_DATA TO USE_:
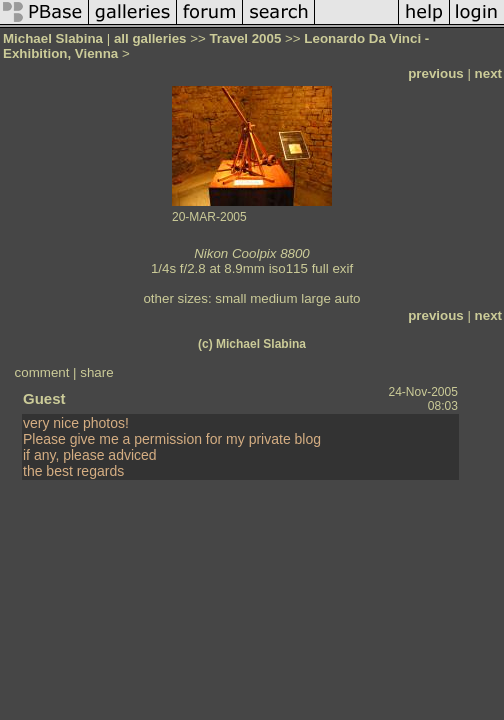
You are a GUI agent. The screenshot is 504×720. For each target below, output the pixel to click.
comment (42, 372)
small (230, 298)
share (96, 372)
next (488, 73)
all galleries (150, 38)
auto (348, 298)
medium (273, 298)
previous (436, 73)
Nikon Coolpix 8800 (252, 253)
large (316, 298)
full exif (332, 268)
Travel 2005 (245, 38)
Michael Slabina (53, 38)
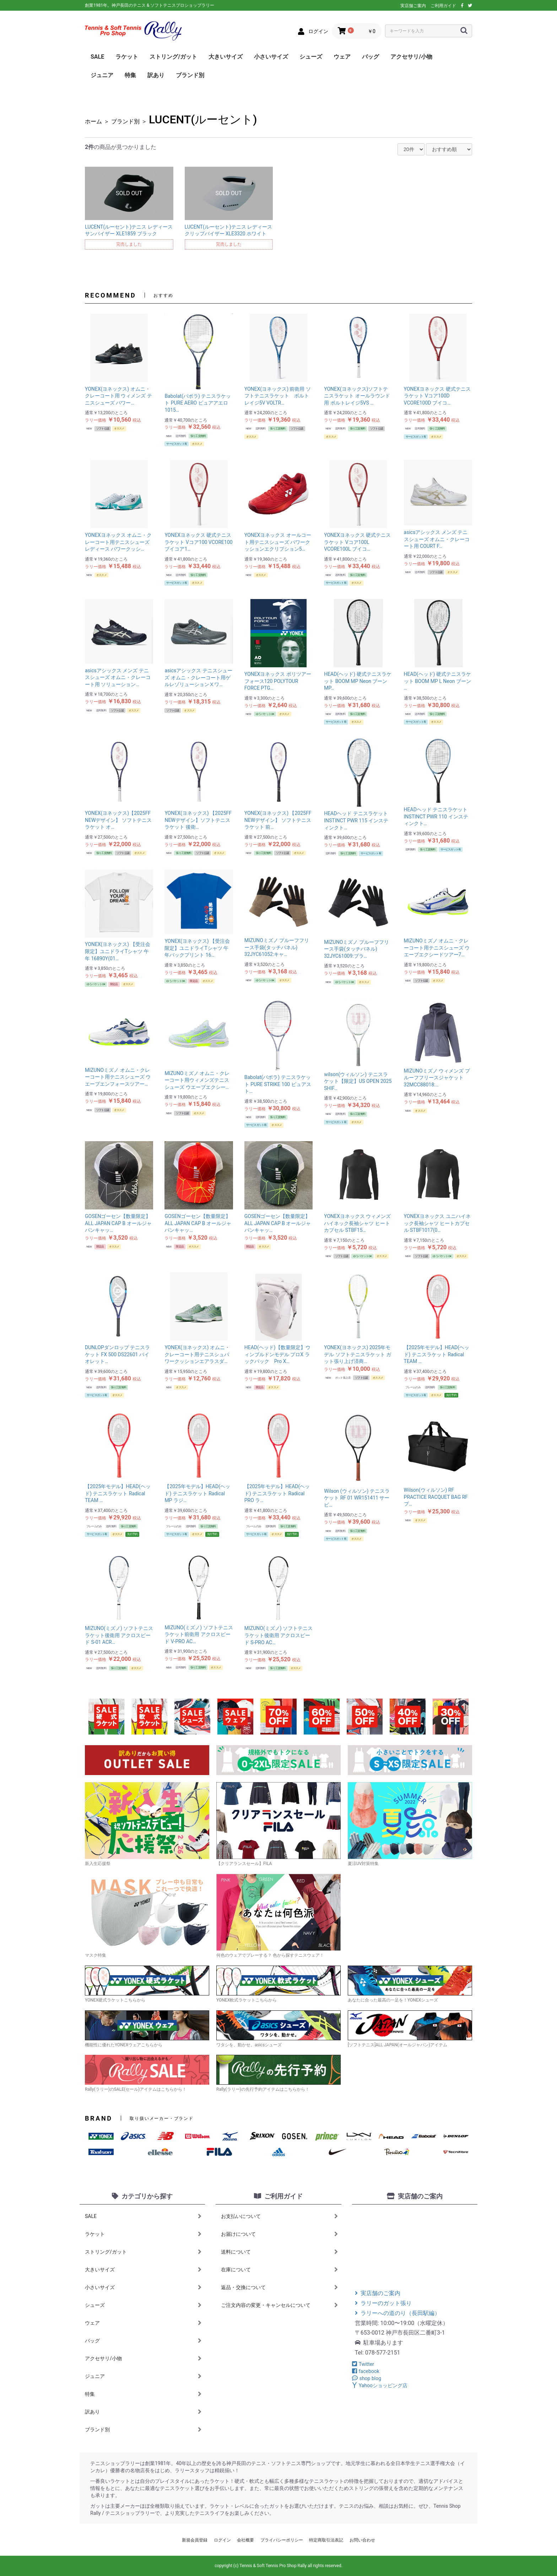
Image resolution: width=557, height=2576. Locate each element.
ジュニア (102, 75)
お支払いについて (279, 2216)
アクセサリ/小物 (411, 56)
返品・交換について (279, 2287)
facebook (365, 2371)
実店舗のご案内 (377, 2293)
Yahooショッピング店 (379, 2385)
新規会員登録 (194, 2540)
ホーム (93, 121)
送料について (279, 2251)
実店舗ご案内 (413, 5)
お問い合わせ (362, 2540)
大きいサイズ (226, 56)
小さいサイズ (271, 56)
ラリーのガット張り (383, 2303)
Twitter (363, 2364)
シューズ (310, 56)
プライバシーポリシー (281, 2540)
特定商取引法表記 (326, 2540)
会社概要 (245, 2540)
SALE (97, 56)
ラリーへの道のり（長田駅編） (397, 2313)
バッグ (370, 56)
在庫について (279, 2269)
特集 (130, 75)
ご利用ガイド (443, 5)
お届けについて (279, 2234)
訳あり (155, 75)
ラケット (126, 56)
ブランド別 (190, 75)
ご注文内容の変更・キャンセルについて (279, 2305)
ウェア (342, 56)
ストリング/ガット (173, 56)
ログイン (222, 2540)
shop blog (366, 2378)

...

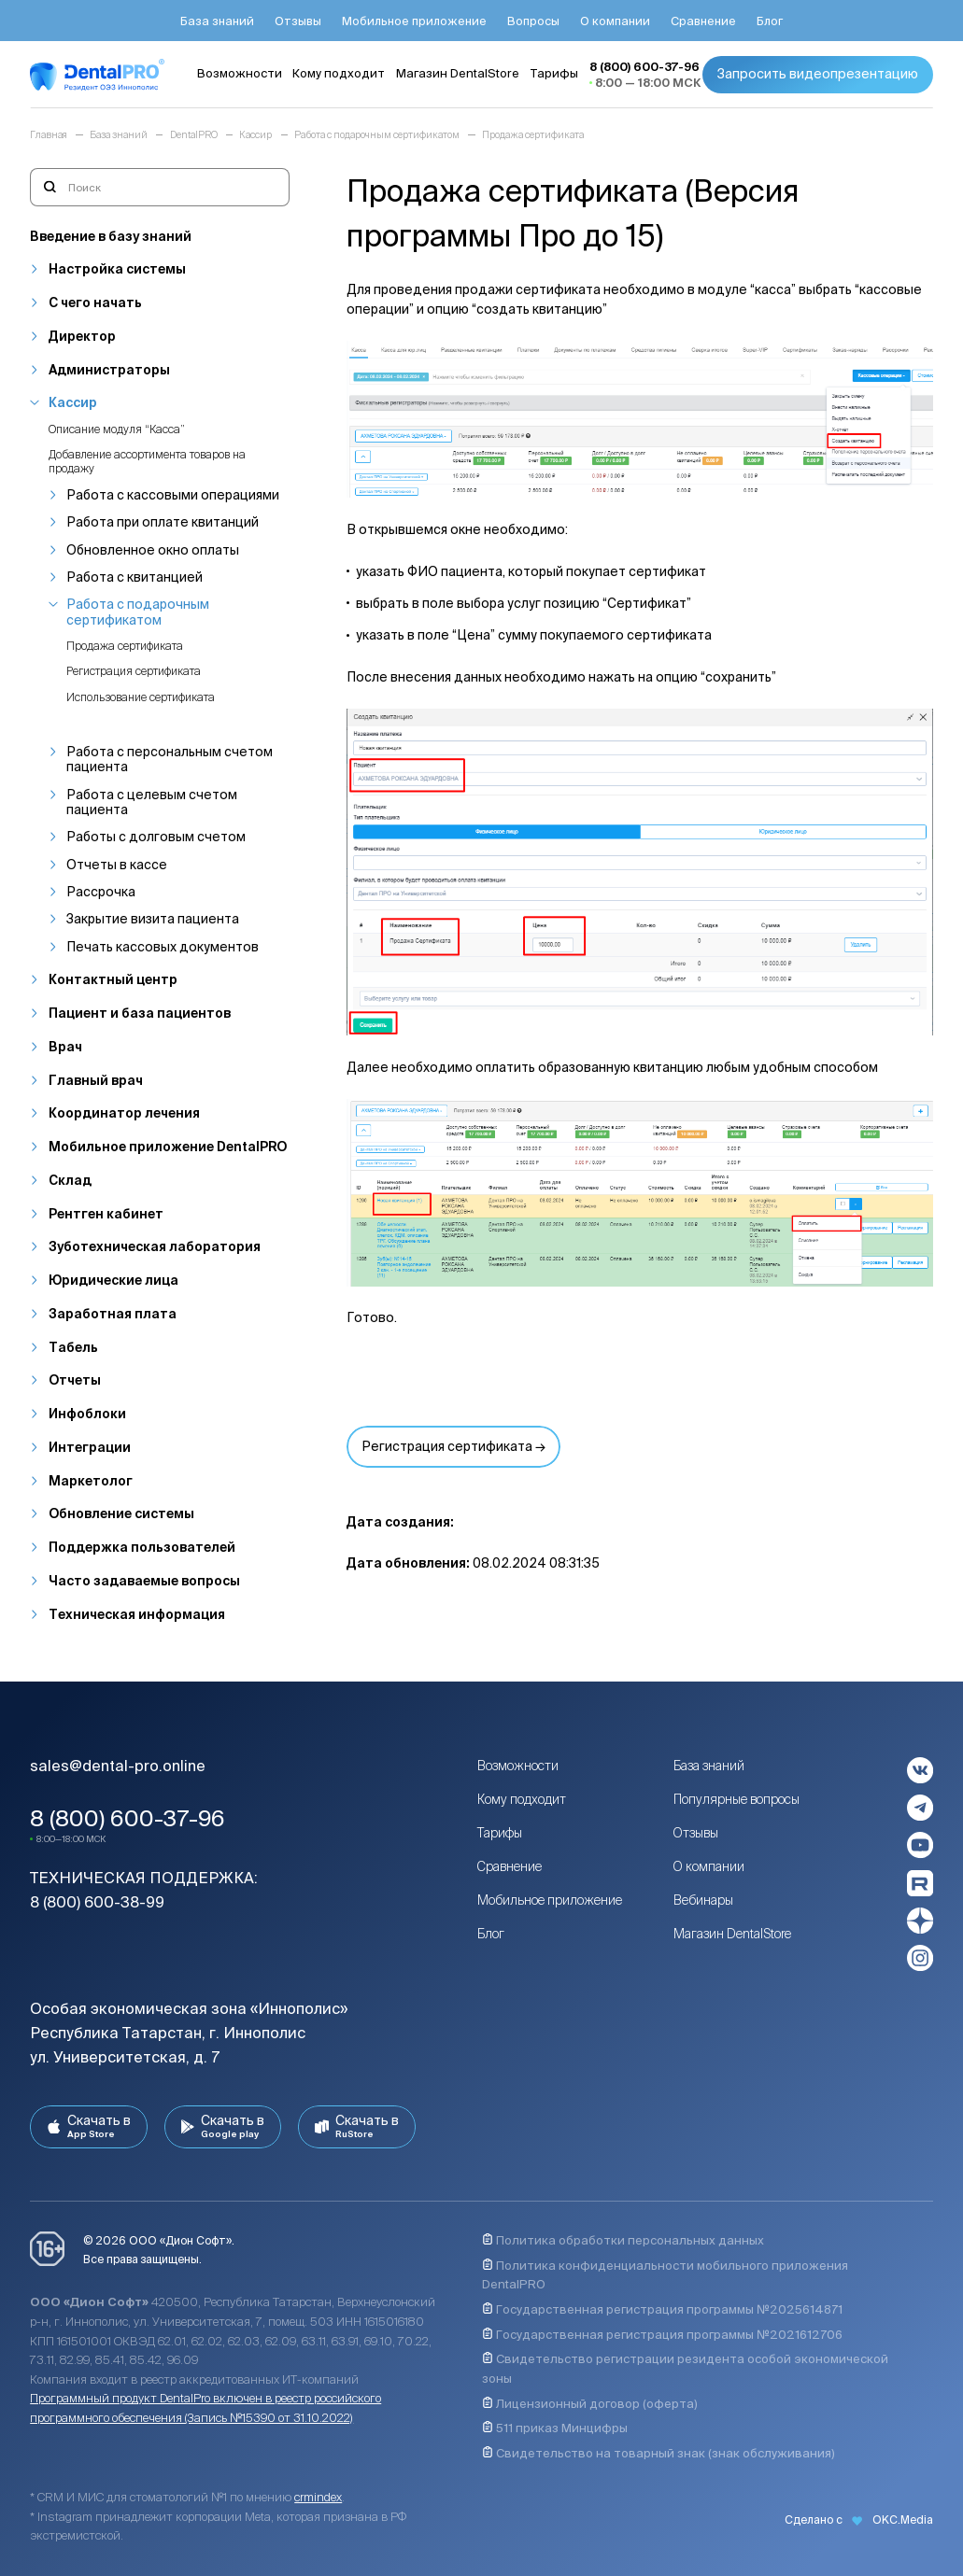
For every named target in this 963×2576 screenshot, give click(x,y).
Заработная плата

_THE PROBLEM_: Above are some entries; copy exactly the lines from the line with "You are a GUI" through the line with "返品・交換について (279, 2287)", both included, but none of the pictures.

_WRITTEN RESPONSE_:
You are a GUI agent. The screenshot is 504×720. For each target below, output the pixel to click.
comment (42, 372)
small (230, 298)
share (96, 372)
next (488, 73)
all galleries (150, 38)
auto (348, 298)
medium (273, 298)
previous (436, 73)
Nikon Coolpix 8800 (252, 253)
large (316, 298)
full exif (332, 268)
Travel 2005 (245, 38)
Michael Slabina (53, 38)
Image resolution: width=557, height=2576. Locate each element.
ジュニア (102, 75)
お支払いについて (279, 2216)
アクセサリ/小物 (411, 56)
返品・交換について (279, 2287)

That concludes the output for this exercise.